Ils sont aujourd’hui le symptôme de la déshérence des interprétations du monde. Ils ne parviennent plus à se distinguer les uns des autres, tout bêtement parce qu’ils ne disposent plus d’une colonne vertébrale doctrinale. Dans la mesure où plus rien d’essentiel ne sépare plus Les Républicains, La République en Marche (LREM), le Parti socialiste et le Modem, il semble parfaitement normal qu’une partie des Français aient décidé d’installer en position de force celui des rassemblements partisans qui les relativise tous en assumant le fait qu’il n’existe plus de différence substantielle entre la droite et la gauche contemporaines. Alain-Gérard Salam a donc raison en affirmant que LREM traduit l’implosion du système actuel des partis.

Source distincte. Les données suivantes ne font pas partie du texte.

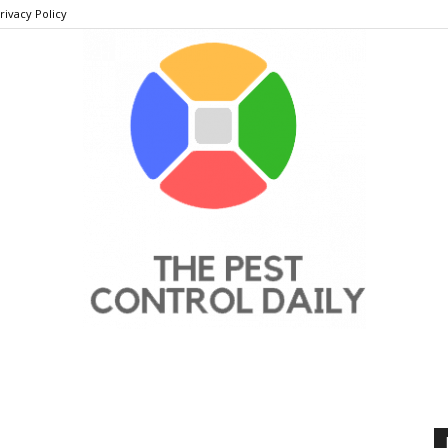
rivacy Policy
THE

Certes, c’est une minorité de Français qui a fabriqué le raz-de-marée macronien. Toutefois, ce sont des électeurs (pour une insigne part) traditionnellement installés dans le vote pour les partis dits de gouvernement de droite ou de gauche (en clair le PS et Les Républicains), c’est-à-dire ancrés dans une vision centriste de la politique qui adhère à la fois au libéralisme, à une social-démocratie un peu molle et à une Europe technocratique qui ne laisse guère de place à la volonté populaire. Ce n’est donc pas Emmanuel Macron qui a fabriqué un «centrisme» victorieux. C’est ce dernier qui s’est incarné dans le nouveau Chef de l’État. Il a en réalité mis son talent communicationnel et sa lucidité au service d’un climat mental déjà dominant qui cherchait un passeur, un traducteur, une voix, une symbolisation… Cet «homme pressé» en phase avec le rythme de l’époque a clarifié, exposé, verbalisé ce qui circulait déjà dans les esprits. Son coup de maître est d’avoir osé présenter ce centrisme non pas comme une position molle, version du «ne pas choisir» mais, comme un dépassement du clivage droite/gauche.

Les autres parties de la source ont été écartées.